Input data Start Marker

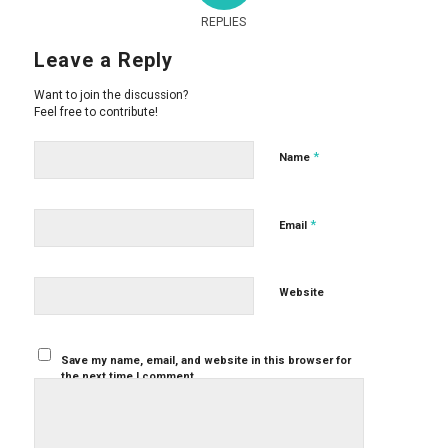
REPLIES
Leave a Reply
Want to join the discussion?
Feel free to contribute!
*
Name
*
Email
Website
Save my name, email, and website in this browser for
the next time I comment.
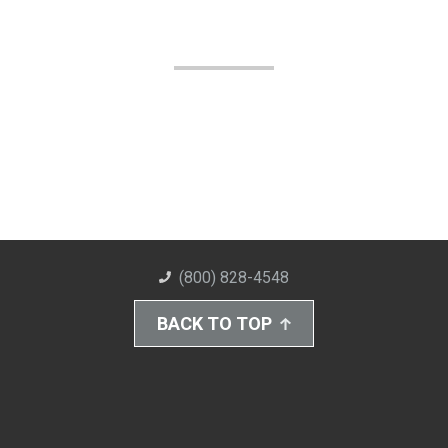
(800) 828-4548
BACK TO TOP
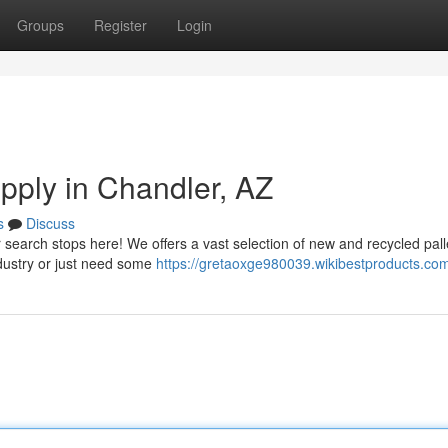
Groups
Register
Login
upply in Chandler, AZ
s
Discuss
r search stops here! We offers a vast selection of new and recycled pall
ndustry or just need some
https://gretaoxge980039.wikibestproducts.co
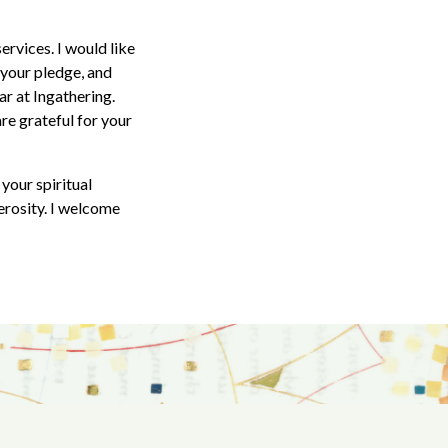
ervices. I would like
 your pledge, and
ar at Ingathering.
re grateful for your
your spiritual
erosity. I welcome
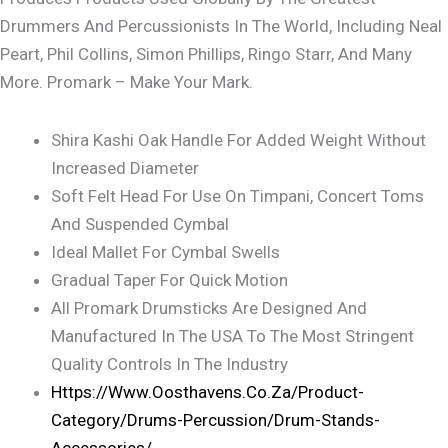
Drummers And Percussionists In The World, Including Neal
Peart, Phil Collins, Simon Phillips, Ringo Starr, And Many
More. Promark – Make Your Mark.
Shira Kashi Oak Handle For Added Weight Without
Increased Diameter
Soft Felt Head For Use On Timpani, Concert Toms
And Suspended Cymbal
Ideal Mallet For Cymbal Swells
Gradual Taper For Quick Motion
All Promark Drumsticks Are Designed And
Manufactured In The USA To The Most Stringent
Quality Controls In The Industry
Https://www.oosthavens.co.za/product-
Category/drums-Percussion/drum-Stands-
Accessories/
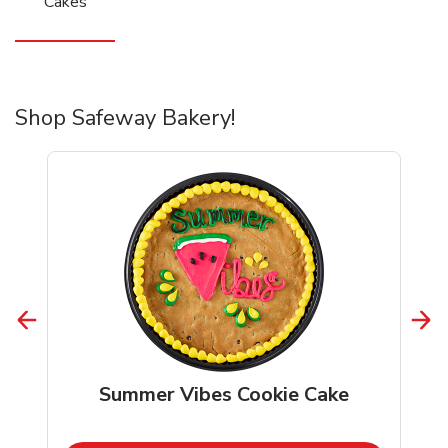
Cakes
Shop Safeway Bakery!
Summer Vibes Cookie Cake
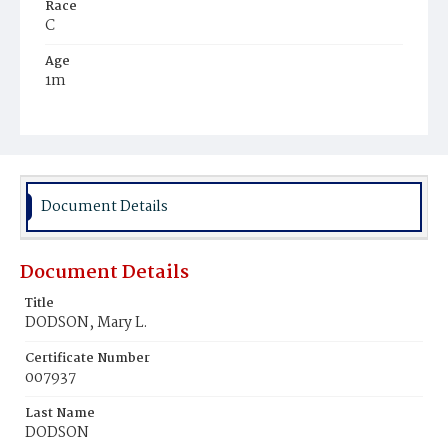
Race
C
Age
1m
Place of Birth
D.C.
Burial Place
Rock Creek Cemetery
Document Details
Document Details
Title
DODSON, Mary L.
Certificate Number
007937
Last Name
DODSON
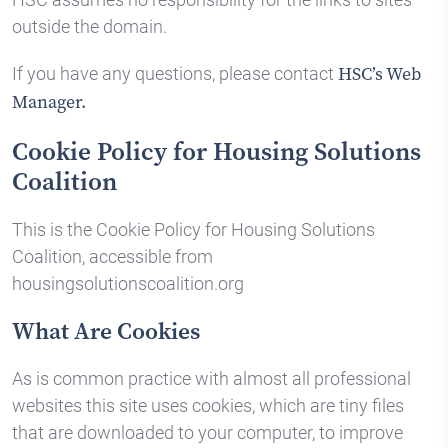
outside the domain.
If you have any questions, please contact
HSC’s Web
Manager.
Cookie Policy for Housing Solutions
Coalition
This is the Cookie Policy for Housing Solutions
Coalition, accessible from
housingsolutionscoalition.org
What Are Cookies
As is common practice with almost all professional
websites this site uses cookies, which are tiny files
that are downloaded to your computer, to improve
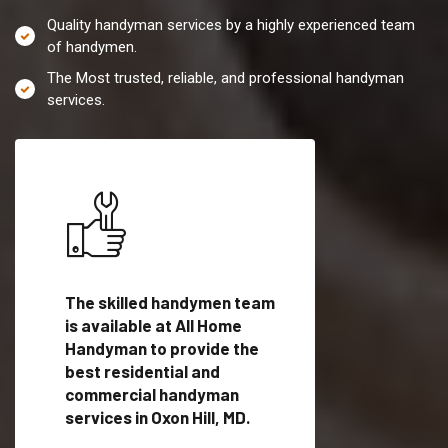
Quality handyman services by a highly experienced team
of handymen.
The Most trusted, reliable, and professional handyman
services.
es in
The skilled handymen team
Top handyman servi
lified
is available at All Home
Oxon Hill, MD with qu
als
Handyman to provide the
handyman professi
dyman
best residential and
to provide local h
me.
commercial handyman
services in a quick t
services in Oxon Hill, MD.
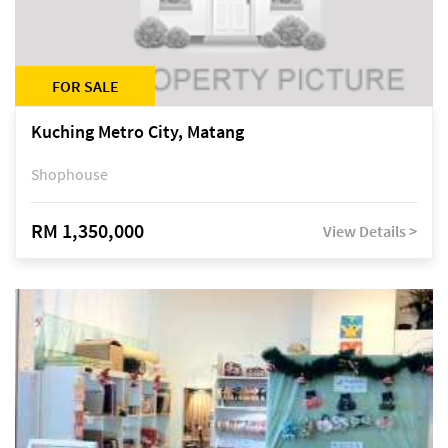
FOR SALE
Kuching Metro City, Matang
Shophouse
RM 1,350,000
View Details >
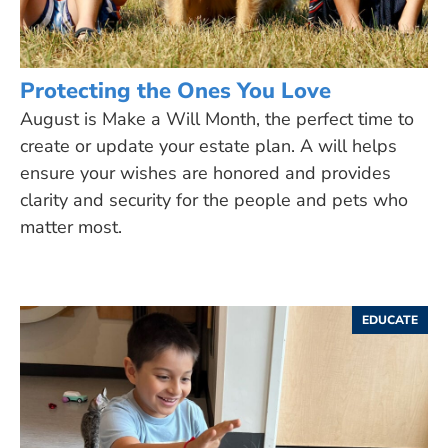
Protecting the Ones You Love
August is Make a Will Month, the perfect time to
create or update your estate plan. A will helps
ensure your wishes are honored and provides
clarity and security for the people and pets who
matter most.
EDUCATE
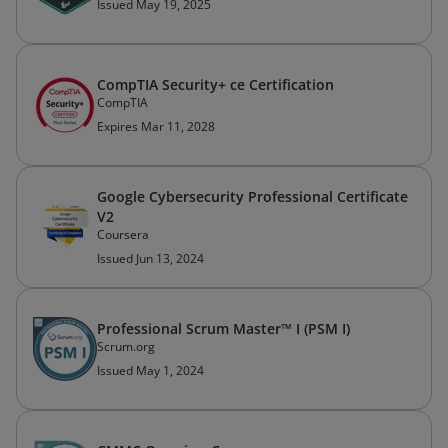
Issued May 19, 2025
CompTIA Security+ ce Certification
CompTIA
Expires Mar 11, 2028
Google Cybersecurity Professional Certificate
V2
Coursera
Issued Jun 13, 2024
Professional Scrum Master™ I (PSM I)
Scrum.org
Issued May 1, 2024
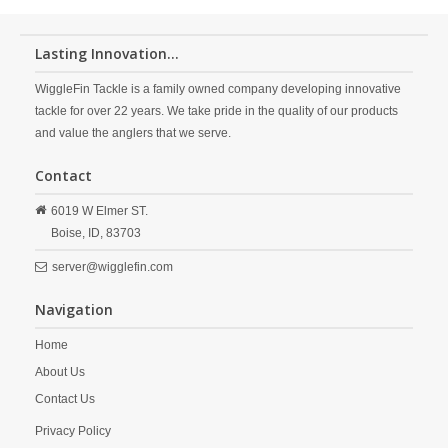
Lasting Innovation...
WiggleFin Tackle is a family owned company developing innovative
tackle for over 22 years. We take pride in the quality of our products
and value the anglers that we serve.
Contact
6019 W Elmer ST.
Boise,
ID,
83703
server@wigglefin.com
Navigation
Home
About Us
Contact Us
Privacy Policy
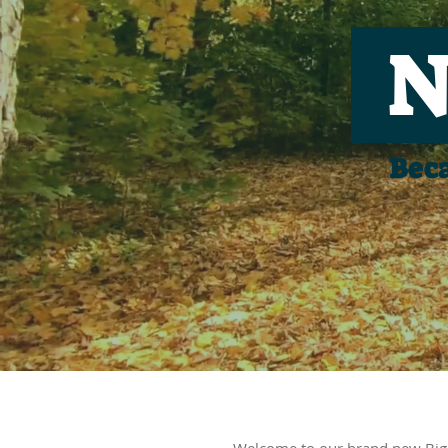
N
Beca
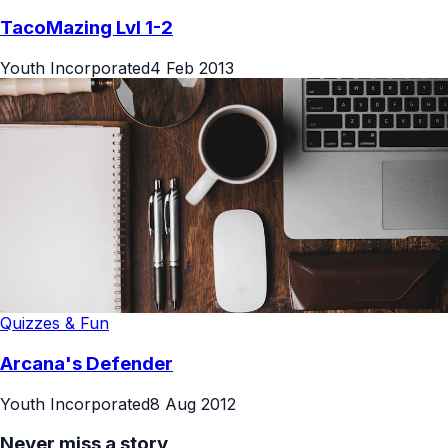
TacoMazing Lvl 1-2
Youth Incorporated
4 Feb 2013
Quizzes & Fun
Arcana's Defender
Youth Incorporated
8 Aug 2012
Never miss a story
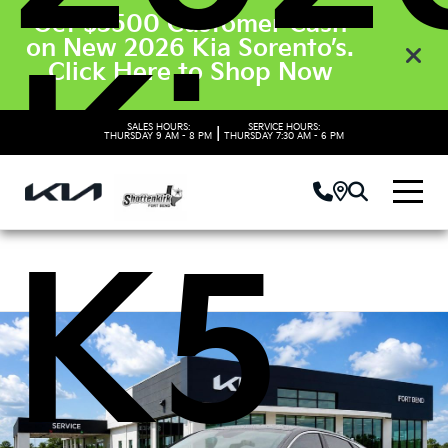
Get $3500 Customer Cash
on New 2026 Kia Sorento’s.
Kia
Click Here to Shop Now
SALES HOURS:
SERVICE HOURS:
|
THURSDAY
9 AM - 8 PM
THURSDAY
7:30 AM - 6 PM
K5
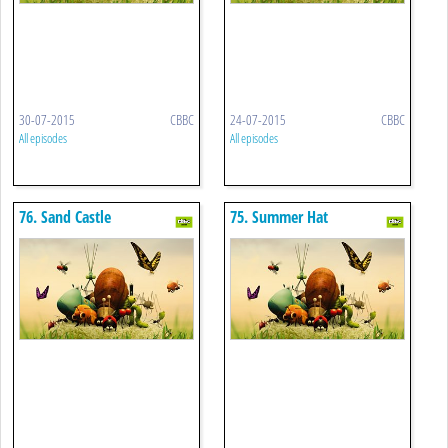
30-07-2015
CBBC
24-07-2015
CBBC
All episodes
All episodes
76. Sand Castle
75. Summer Hat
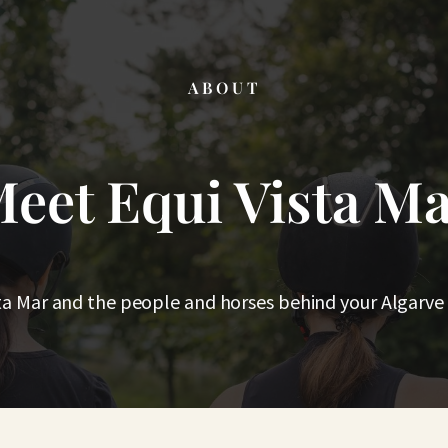
ABOUT
eet Equi Vista M
ta Mar and the people and horses behind your Algarve 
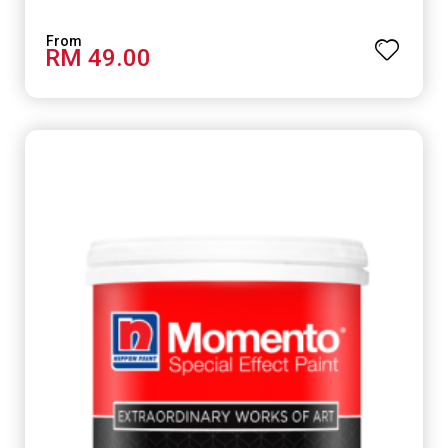
RM 49.00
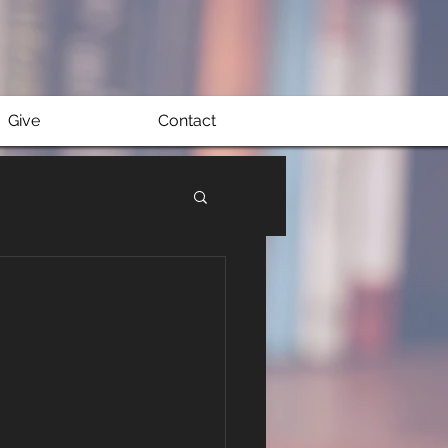
Give
Contact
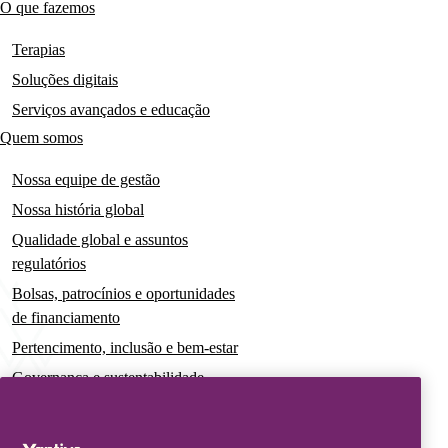
O que fazemos
Main
navigation
Terapias
Soluções digitais
Serviços avançados e educação
Quem somos
Nossa equipe de gestão
Nossa história global
Qualidade global e assuntos
regulatórios
Bolsas, patrocínios e oportunidades
de financiamento
Pertencimento, inclusão e bem-estar
Governança e sustentabilidade
Para pacientes e cuidadores
Notícias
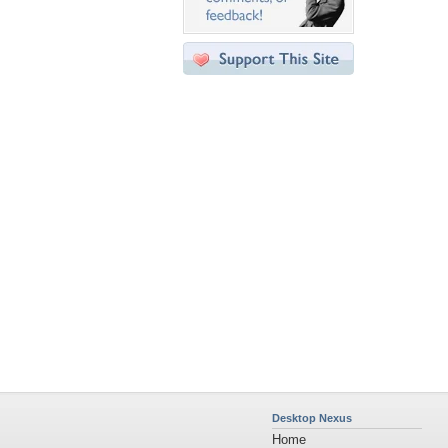
Desktop Nexus
Home
About Us
Popular Wallpapers
Popular Tags
Community Stats
Member List
Contact Us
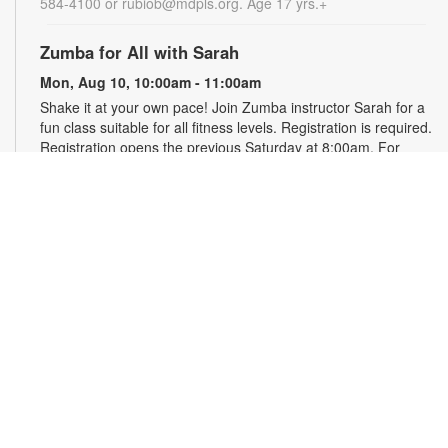
584-4100 or rubiob@mdpls.org. Age 17 yrs.+
Zumba for All with Sarah
Mon, Aug 10, 10:00am - 11:00am
Shake it at your own pace! Join Zumba instructor Sarah for a
fun class suitable for all fitness levels. Registration is required.
Registration opens the previous Saturday at 8:00am. For
more information, please contact the branch at 786-584-4100
or rubiob@mdpls.org. Ages 19 yrs.+
Register
Registration opens Saturday, August 8 2026 at 8:00am
Craft Your Stress Away!
Mon, Aug 10, 11:30am - 12:30pm
Join us to relieve stress and calm your brain and body
through crafting. Registration required. Registration opens the
previous Monday at 11:30am. For more information, please
contact the branch at 786-584-4100 or rubiob@mdpls.org.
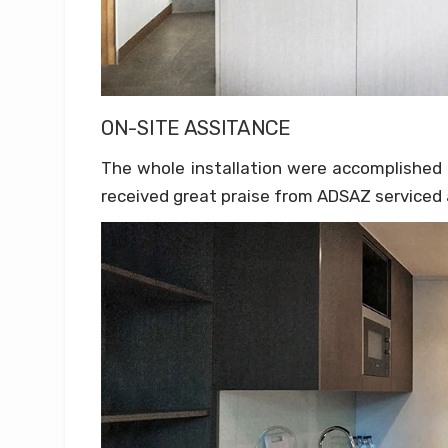
ON-SITE ASSITANCE
The whole installation were accomplished 
received great praise from ADSAZ serviced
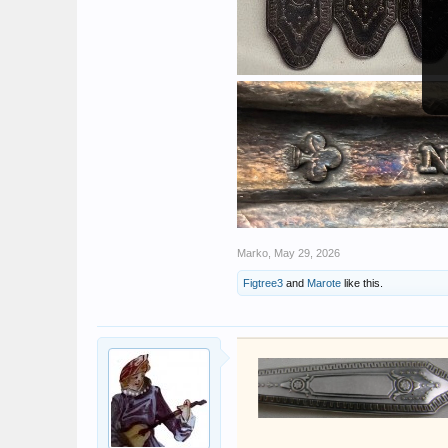
Marko
,
May 29, 2026
Figtree3
and
Marote
like this.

Input data End Marker

What you need to do — The lines holding the string "Zumba" are what is needed from the material above.

Response to this exercise —
Zumba for All with Sarah
Shake it at your own pace! Join Zumba instructor Sarah for a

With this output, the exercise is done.